• _EXERCISE REQUIREMENTS_
Beginning with the line that holds "Die Suche ergab 211 Treffer" and ending with the last line below, repeat each line exactly, leaving any pictures out.

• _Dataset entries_
___

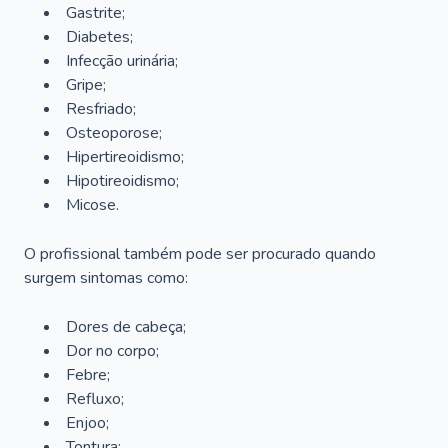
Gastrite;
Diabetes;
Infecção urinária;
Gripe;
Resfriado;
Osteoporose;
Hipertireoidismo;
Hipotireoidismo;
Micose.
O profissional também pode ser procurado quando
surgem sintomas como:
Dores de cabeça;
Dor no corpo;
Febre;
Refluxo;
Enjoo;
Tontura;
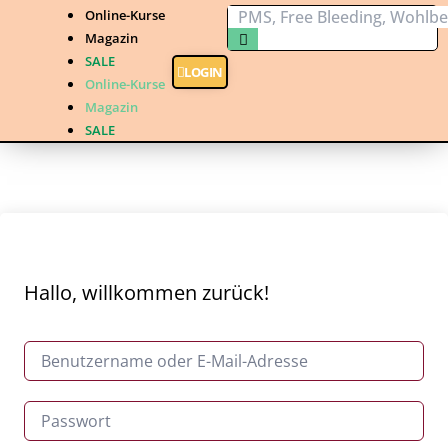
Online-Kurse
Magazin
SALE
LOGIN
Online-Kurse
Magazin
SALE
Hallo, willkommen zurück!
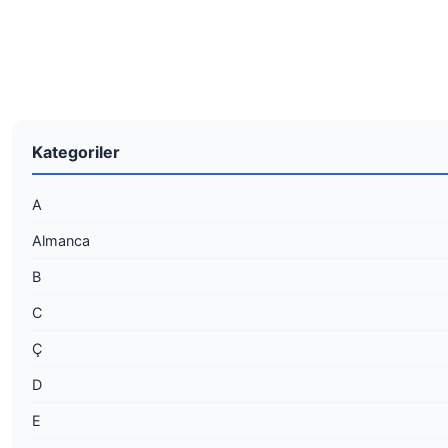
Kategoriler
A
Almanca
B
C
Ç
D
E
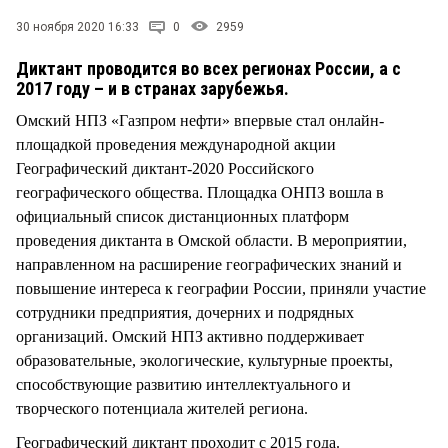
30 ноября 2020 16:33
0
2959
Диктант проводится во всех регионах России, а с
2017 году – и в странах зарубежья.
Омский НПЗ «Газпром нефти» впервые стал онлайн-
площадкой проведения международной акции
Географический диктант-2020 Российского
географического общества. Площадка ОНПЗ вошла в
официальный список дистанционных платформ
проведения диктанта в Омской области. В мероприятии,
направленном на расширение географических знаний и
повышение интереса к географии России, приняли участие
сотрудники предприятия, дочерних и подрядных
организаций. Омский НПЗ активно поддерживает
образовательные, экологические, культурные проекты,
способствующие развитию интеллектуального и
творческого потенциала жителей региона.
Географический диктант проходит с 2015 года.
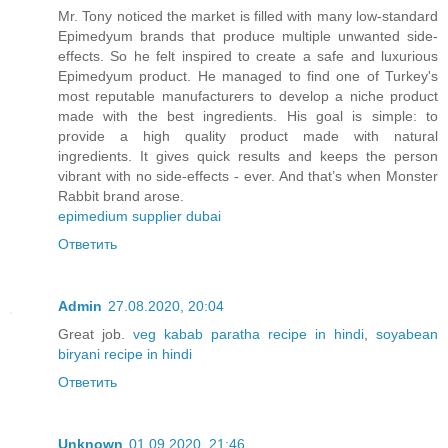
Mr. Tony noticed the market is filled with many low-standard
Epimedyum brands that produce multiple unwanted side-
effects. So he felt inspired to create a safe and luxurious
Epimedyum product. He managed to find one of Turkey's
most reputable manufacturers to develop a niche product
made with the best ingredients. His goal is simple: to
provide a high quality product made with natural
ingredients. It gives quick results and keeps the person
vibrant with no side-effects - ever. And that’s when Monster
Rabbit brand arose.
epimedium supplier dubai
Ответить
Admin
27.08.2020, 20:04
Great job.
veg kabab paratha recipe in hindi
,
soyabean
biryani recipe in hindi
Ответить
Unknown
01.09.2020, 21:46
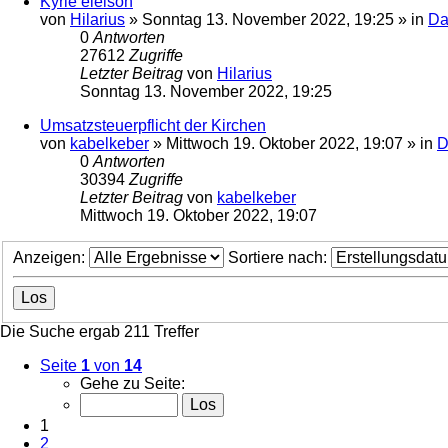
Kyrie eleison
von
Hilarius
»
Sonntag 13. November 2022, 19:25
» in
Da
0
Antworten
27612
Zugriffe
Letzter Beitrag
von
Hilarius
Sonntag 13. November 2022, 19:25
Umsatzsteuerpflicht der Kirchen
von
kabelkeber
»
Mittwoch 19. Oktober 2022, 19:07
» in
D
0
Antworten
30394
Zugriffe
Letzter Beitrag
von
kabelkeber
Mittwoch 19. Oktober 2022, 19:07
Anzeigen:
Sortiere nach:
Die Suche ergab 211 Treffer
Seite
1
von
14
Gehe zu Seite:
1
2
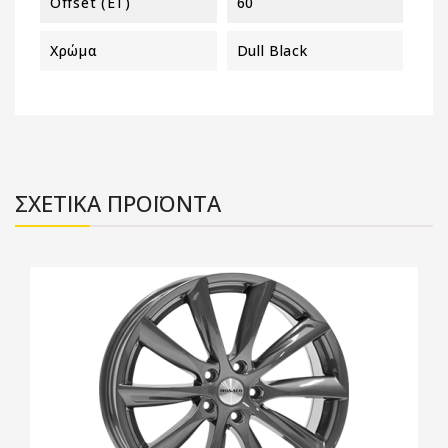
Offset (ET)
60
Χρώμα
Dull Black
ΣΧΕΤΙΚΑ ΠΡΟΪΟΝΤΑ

___

• _TASK ANSWER_
Die Suche ergab 211 Treffer
Seite
1
von
14
Gehe zu Seite:
1
2
Offset (ET)
60
Χρώμα
Dull Black
ΣΧΕΤΙΚΑ ΠΡΟΪΟΝΤΑ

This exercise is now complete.